Why overflow happens? how to avoid?

[huangfuhuijie]

I tried to make some complicated calculations using this tool. But I got overflow in the end.

File "/media/huangfu/file/study/pailliercryptolib_python/src/ipcl_python/bindings/fixedpoint.py", line 116, in decode
    raise OverflowError(f'Overflow detected in decode number, encoding: {self.encoding}'
OverflowError: Overflow detected in decode number, encoding: 499292294837459474140108112497223611580686219841719423966657767 1133903371235054466471947314077246552455908109544722298091357

the hole Fixedpoint is : haha = FixedPointNumber(705361150197804755266289057325361285250549624426136155181147,767,1118730334634704471636946556425407013478208269605842668197023,372910111544901490545648852141802337826069423201947556065673)

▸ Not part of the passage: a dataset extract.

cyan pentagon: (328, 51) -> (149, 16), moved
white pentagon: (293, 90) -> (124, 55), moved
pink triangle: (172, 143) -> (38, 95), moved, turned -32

all calculations are after encrypted, I have no idea about how to solve it. And i don't know is it my fault or the tool's fault.

do you have any ideas about this? thank you very much.

By the way, as you can see in this picture, there is a missing space between self.encoding and self.exponent(int fixedpoint.py, line 117), so this two number connected in output, which is quite confusing in the start.

[fangxiaoran]

Hi @huangfuhuijie, thanks for your question.

The overflow happens since neither self.encoding <= self.max_int nor self.encoding >= self.n - self.max_int satisfies. In other words, the encoded number exceeds the range [-max_int, max_int].

FixedPointNumber is used to convert floating-point number to fixed-point number during Paillier encryption. Usually we don't use its constructor function directly, but ipcl.pubkey.encrypt() or FixedPointNumber.encode().

You can try haha = FixedPointNumber.encode(705361150197804755266289057325361285250549624426136155181147,1118730334634704471636946556425407013478208269605842668197023,372910111544901490545648852141802337826069423201947556065673,max_exponent=767) to get a clearer error message.

For your second issue. I believe it's a typo and I'll update it in the next commit. Thank you for pointing it out.

[huangfuhuijie]

@fangxiaoran , thanks for your explain. However, I didn't use FixedPointNumber constructor function directly, this error occurs when i finish my encrypted calculation and tried to decrypt. Meaning I have done all the calculations and there is no overflow in the calculations.

[fangxiaoran]

If so, can you let me know how to reproduce this error?

[huangfuhuijie]

sure, here is my python code

def err():
    pk, sk = PaillierKeypair.generate_keypair(200)
    # Acquire QAT engine control
    context.initializeContext("QAT")

    a = np.random.random()
    ct_a = pk.encrypt(a)
    for i in range(10000):
        r = np.random.random()
        ct_a = ct_a * r
        sk.decrypt(ct_a)

    context.terminateContext()

thx very much

[fangxiaoran]

OK, I got the overflow error too. Below is the reason.

In your code, ct_a = ct_a * r is in a for-loop. So, the ciphertext continues to increase, which leads to an overflow when the FixedPointNumber of ct_a exceeds the limitation (pk.max_int).

Not sure why you do so many multiplications on a ciphertext. It's rare as I know. Maybe you can put ct_a * r outside the loop.

Btw, I see you set the key length to 200. In practical cases, 2048 is more recommended.

[huangfuhuijie]

@fangxiaoran Thanks for your explain, But I truly have to make a lot of multiplications. And as I know, there is a mod n^2 after multiplications, why this operation doesn't stop overflow? Is there anything wrong in my opinion? I tried to set the key length to 2048, it did release the overflow problem a little. But is there any way to avoid overflow to make free calculation? looking forward to your reply

[fangxiaoran]

When converting float-point number to fixed-point number, we multiply it by a scaling factor, then encrypt. The ciphertext increases is because of it will be multiplied by the scaling factor each time ct_a * r.

Actually, when performing ct_a * r, we are not using the property you mentioned, but the equation below.

In addition, 2048 is recommended for security, not for solving this issue.

[huangfuhuijie]

I see, I will use 2048. Thank you for your contribution to making such a great tool and patience to answer my queations.